Stored data:
—————

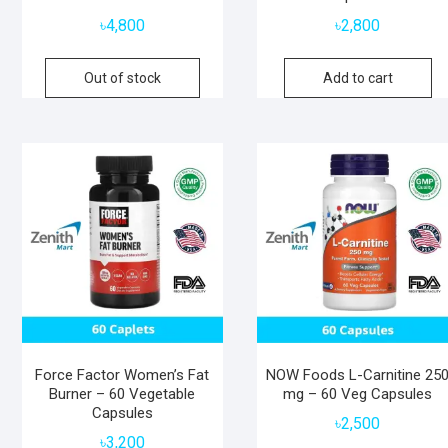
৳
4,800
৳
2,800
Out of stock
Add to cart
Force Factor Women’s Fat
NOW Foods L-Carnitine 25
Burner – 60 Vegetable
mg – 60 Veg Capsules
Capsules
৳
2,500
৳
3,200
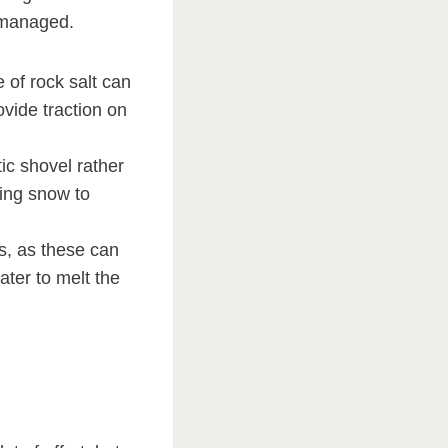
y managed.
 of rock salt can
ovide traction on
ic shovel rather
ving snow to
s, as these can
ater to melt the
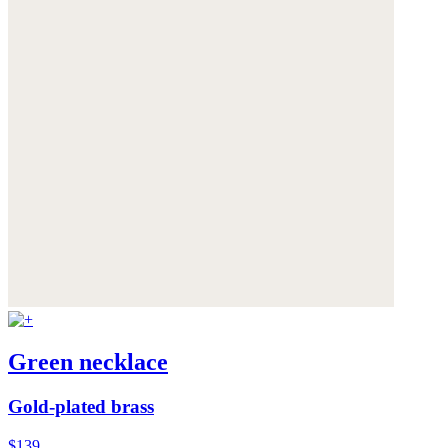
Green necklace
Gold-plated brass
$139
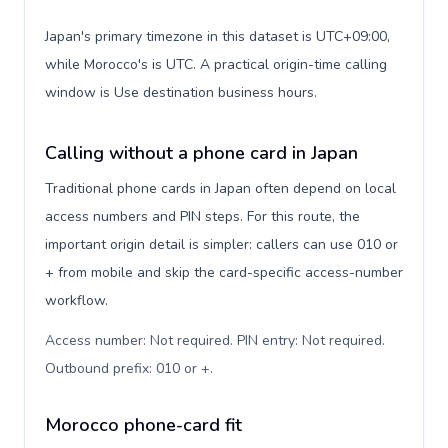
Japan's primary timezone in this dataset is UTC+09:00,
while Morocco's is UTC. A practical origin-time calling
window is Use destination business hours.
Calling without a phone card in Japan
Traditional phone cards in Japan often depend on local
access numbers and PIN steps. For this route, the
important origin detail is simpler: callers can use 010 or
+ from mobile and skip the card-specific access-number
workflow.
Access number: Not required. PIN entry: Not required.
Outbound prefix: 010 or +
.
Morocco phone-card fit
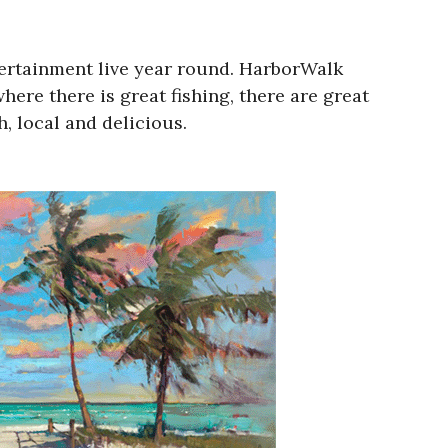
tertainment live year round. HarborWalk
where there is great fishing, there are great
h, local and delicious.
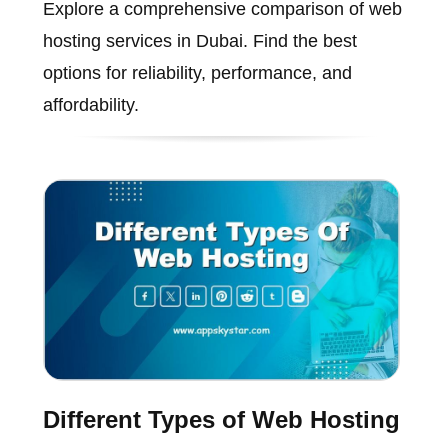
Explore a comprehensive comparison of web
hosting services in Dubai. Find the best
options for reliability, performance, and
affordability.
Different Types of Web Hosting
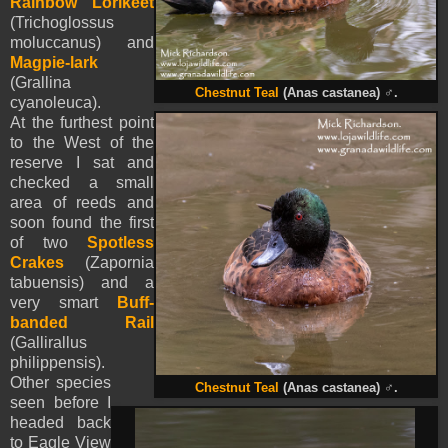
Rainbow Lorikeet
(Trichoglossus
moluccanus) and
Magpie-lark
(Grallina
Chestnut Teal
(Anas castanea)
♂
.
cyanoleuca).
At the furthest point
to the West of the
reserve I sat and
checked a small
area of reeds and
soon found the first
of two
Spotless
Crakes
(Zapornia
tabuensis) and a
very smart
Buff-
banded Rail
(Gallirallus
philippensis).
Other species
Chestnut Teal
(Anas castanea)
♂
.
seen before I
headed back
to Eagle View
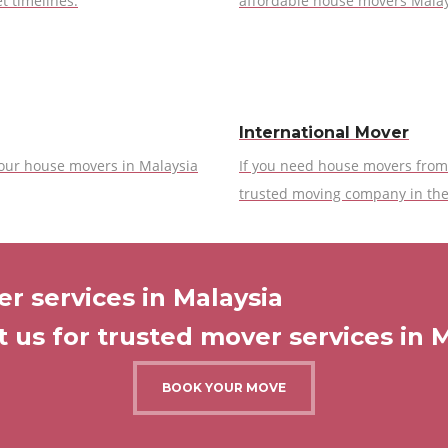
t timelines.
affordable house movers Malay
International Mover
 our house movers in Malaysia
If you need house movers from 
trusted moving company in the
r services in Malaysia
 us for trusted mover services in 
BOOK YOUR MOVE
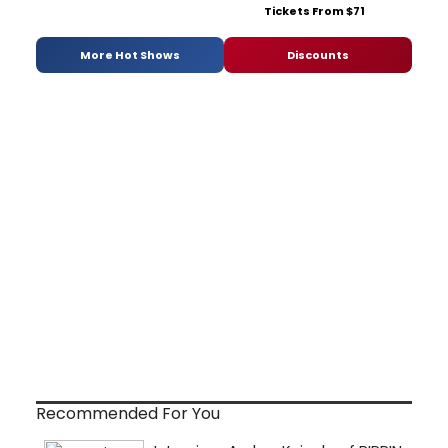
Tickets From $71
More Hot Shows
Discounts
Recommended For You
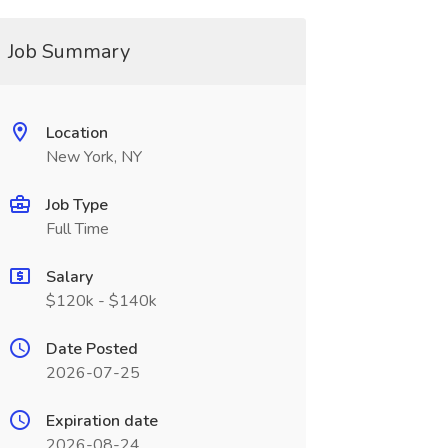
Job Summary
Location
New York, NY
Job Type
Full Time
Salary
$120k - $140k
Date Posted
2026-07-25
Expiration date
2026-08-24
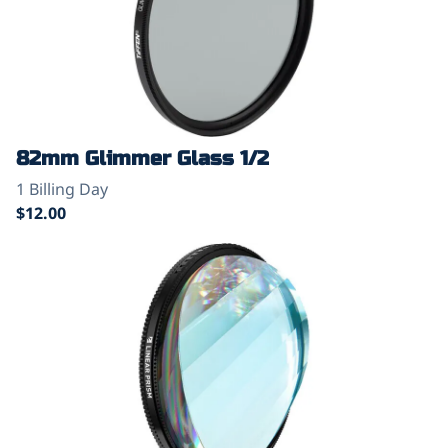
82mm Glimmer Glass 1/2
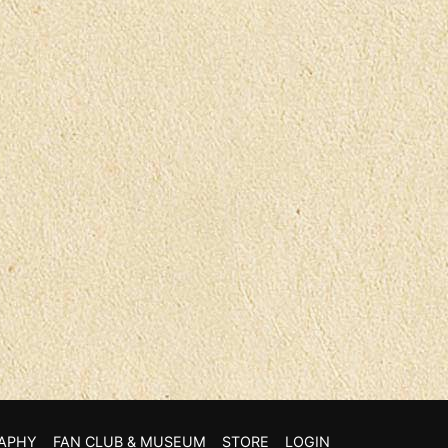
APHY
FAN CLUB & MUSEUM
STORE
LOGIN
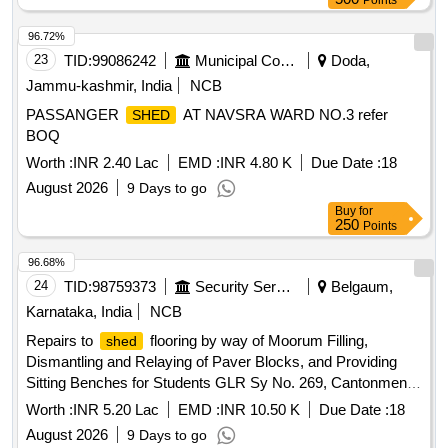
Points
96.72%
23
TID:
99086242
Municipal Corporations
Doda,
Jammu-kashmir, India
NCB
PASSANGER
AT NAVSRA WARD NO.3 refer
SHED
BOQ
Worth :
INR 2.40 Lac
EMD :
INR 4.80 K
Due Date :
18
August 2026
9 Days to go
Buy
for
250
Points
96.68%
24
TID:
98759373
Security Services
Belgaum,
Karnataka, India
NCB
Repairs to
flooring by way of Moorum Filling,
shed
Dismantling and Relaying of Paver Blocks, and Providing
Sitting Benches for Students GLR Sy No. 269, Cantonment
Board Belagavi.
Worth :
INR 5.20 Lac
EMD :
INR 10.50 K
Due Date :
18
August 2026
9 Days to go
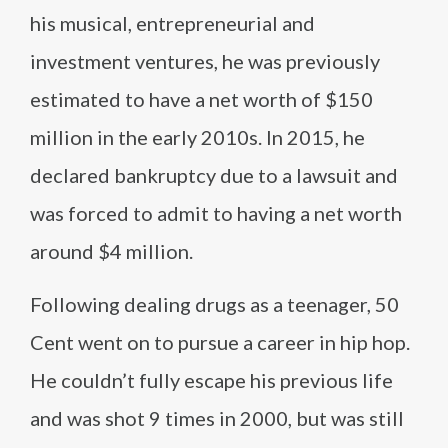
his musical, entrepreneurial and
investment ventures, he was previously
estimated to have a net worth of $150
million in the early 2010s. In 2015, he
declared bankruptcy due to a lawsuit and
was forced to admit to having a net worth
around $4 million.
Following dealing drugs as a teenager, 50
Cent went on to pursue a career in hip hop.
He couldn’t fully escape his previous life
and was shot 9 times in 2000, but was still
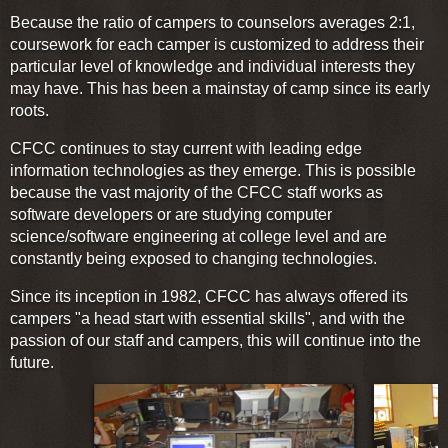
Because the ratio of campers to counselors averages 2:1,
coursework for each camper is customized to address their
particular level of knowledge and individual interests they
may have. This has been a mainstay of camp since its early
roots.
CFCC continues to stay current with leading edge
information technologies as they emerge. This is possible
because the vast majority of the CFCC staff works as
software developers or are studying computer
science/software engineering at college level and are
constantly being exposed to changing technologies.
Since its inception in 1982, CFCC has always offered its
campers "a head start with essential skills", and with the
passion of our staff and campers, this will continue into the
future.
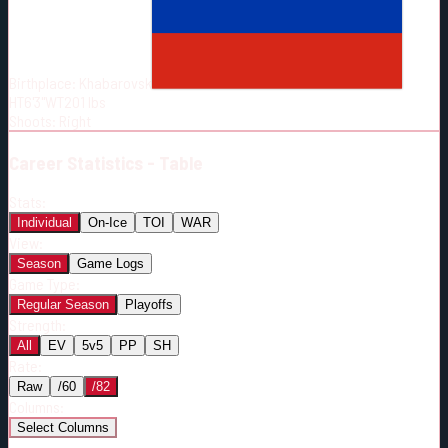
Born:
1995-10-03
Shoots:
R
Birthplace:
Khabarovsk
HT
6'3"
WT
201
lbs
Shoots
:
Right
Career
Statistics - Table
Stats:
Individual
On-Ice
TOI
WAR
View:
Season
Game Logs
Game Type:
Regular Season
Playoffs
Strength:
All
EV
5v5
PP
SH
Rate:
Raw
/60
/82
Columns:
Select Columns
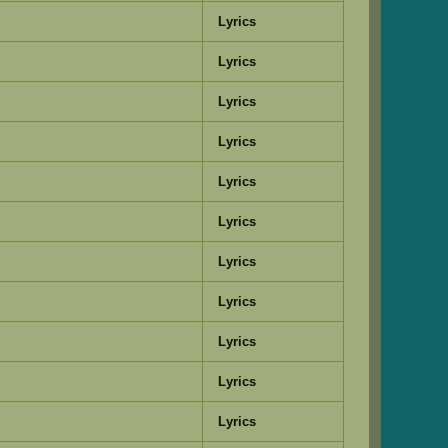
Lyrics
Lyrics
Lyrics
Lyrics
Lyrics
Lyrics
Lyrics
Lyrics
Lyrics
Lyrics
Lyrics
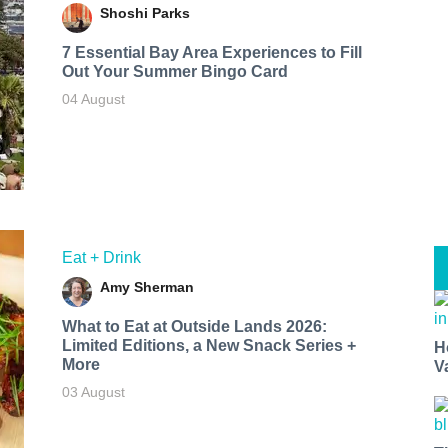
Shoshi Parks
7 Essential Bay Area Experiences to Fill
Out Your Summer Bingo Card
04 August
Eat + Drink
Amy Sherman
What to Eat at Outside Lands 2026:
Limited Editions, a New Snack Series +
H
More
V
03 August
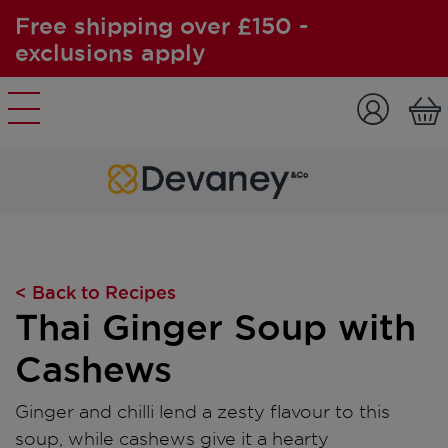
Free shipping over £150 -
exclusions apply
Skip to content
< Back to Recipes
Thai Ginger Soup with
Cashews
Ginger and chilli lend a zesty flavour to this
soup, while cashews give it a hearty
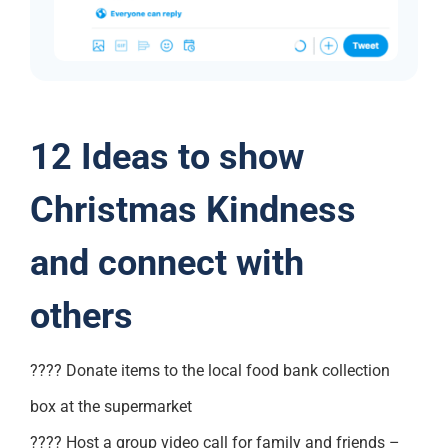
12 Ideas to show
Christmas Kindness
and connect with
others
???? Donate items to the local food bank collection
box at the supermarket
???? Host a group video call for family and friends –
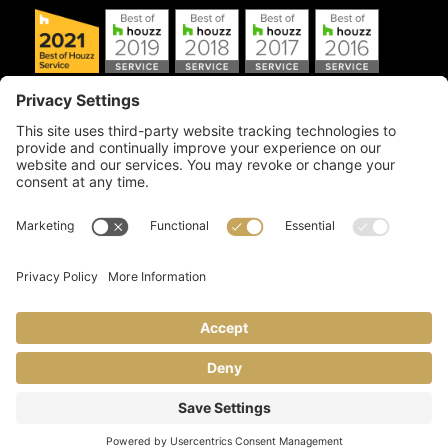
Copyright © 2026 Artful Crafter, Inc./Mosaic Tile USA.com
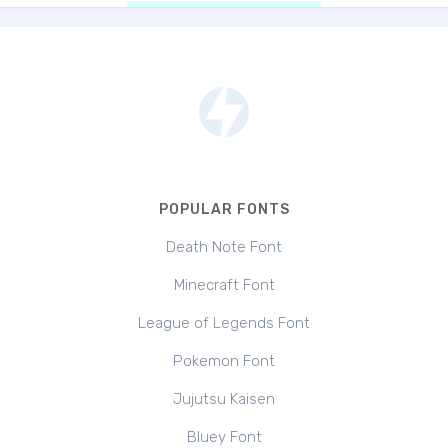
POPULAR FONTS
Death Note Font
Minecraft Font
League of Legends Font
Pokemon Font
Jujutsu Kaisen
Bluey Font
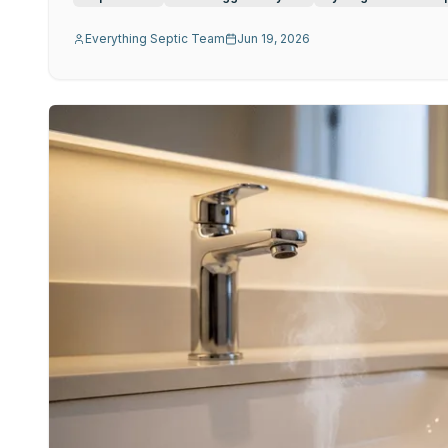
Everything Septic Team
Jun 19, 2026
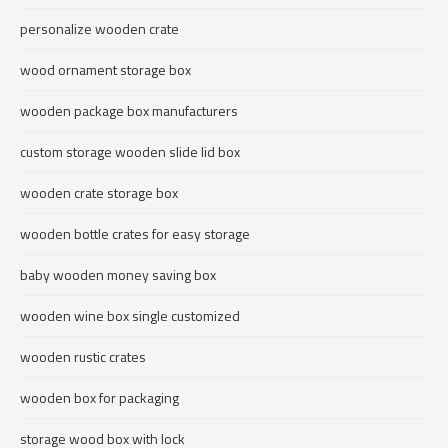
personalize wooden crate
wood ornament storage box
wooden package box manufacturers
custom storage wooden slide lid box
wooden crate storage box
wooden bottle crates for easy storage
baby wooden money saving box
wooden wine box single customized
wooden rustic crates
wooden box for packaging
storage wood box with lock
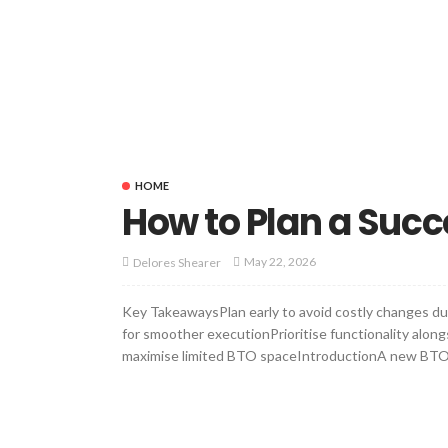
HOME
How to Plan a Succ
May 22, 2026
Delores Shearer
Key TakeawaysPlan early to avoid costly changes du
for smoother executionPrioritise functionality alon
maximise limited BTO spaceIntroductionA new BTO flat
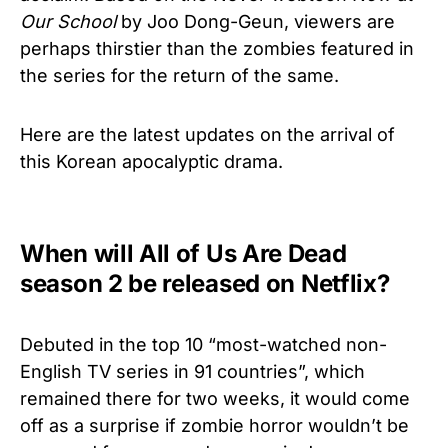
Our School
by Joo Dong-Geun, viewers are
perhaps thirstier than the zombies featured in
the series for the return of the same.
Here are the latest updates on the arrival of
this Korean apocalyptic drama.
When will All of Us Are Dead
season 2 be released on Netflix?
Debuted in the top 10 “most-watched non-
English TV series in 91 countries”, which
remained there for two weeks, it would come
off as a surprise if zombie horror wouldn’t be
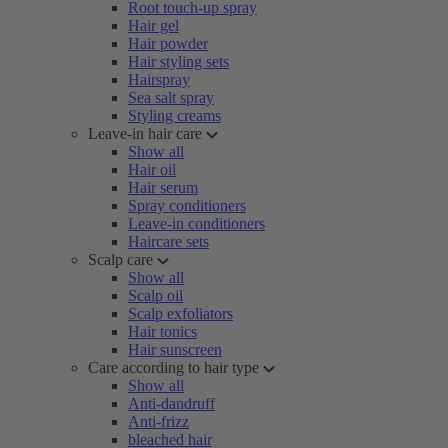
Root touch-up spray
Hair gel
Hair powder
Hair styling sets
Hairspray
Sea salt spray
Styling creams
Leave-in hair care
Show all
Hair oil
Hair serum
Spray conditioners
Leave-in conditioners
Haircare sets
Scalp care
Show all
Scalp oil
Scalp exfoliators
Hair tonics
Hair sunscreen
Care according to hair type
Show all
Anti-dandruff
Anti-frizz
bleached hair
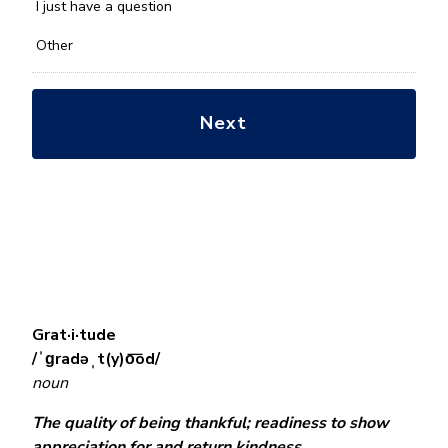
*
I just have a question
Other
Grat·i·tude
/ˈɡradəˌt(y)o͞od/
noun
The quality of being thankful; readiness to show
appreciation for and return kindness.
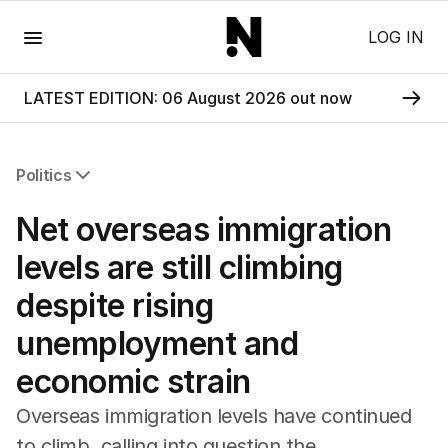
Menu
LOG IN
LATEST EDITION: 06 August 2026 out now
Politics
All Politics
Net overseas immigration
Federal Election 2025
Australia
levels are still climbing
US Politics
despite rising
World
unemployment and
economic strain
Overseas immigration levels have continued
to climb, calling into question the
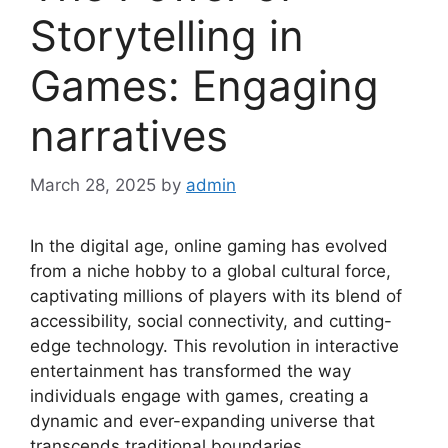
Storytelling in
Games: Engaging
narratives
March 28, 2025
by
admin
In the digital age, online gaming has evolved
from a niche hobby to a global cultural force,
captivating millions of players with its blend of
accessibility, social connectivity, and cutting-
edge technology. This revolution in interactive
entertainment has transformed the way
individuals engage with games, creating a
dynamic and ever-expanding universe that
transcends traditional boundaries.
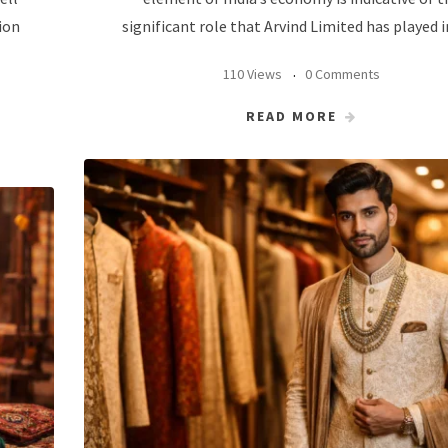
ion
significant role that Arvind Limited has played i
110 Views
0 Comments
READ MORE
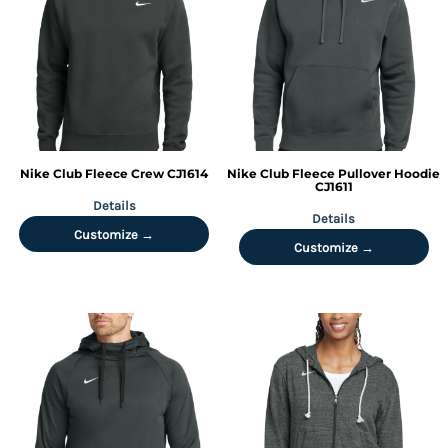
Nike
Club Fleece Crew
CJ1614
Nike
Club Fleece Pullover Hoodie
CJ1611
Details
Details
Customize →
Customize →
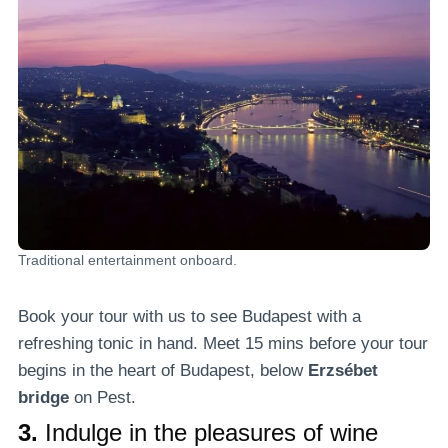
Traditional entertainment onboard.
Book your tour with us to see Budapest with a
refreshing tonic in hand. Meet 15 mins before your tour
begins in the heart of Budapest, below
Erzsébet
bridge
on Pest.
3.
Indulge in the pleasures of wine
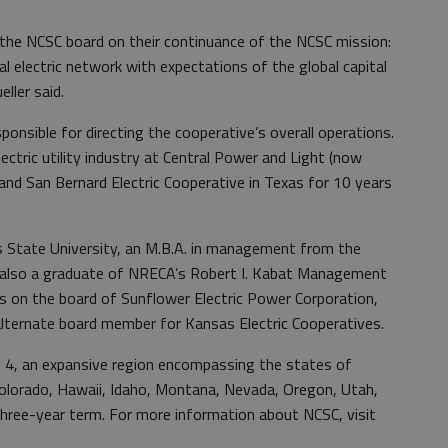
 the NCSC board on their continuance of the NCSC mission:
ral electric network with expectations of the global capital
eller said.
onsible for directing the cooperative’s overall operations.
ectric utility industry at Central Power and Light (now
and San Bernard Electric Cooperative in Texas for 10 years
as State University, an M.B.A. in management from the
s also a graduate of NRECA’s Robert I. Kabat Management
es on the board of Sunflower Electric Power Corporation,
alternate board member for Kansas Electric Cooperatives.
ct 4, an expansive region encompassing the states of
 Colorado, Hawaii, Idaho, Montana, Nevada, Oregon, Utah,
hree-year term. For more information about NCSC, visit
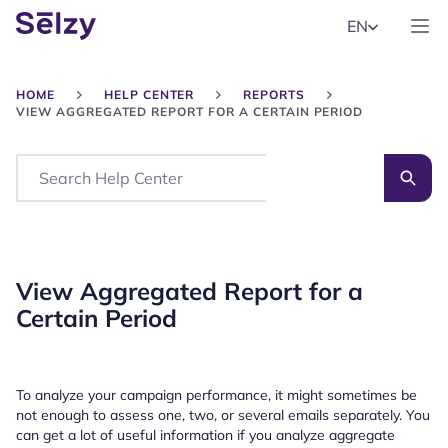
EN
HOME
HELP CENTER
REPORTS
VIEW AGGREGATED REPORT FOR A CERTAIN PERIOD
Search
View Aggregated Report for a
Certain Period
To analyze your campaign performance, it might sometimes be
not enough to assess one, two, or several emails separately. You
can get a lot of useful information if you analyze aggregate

—————

*Problem requirements*
Though the entries above contain pictures, none should be copied; reproduce only the lines between the one holding "and friends –" and the one holding "remained there for two weeks, it would come", inclusive, exactly as written.

*Task answer*
???? Host a group video call for family and friends –
Copyright © 2026 Artful Crafter, Inc./Mosaic Tile USA.com
POPULAR FONTS
Death Note Font
Minecraft Font
League of Legends Font
Pokemon Font
Jujutsu Kaisen
Bluey Font
Everything Septic Team
Jun 19, 2026
personalize wooden crate
wood ornament storage box
wooden package box manufacturers
custom storage wooden slide lid box
wooden crate storage box
wooden bottle crates for easy storage
baby wooden money saving box
wooden wine box single customized
wooden rustic crates
wooden box for packaging
storage wood box with lock
HOME
How to Plan a Succ
May 22, 2026
Delores Shearer
Key TakeawaysPlan early to avoid costly changes du
for smoother executionPrioritise functionality alon
maximise limited BTO spaceIntroductionA new BTO flat
Our School
by Joo Dong-Geun, viewers are
perhaps thirstier than the zombies featured in
the series for the return of the same.
Here are the latest updates on the arrival of
this Korean apocalyptic drama.
When will All of Us Are Dead
season 2 be released on Netflix?
Debuted in the top 10 “most-watched non-
English TV series in 91 countries”, which
remained there for two weeks, it would come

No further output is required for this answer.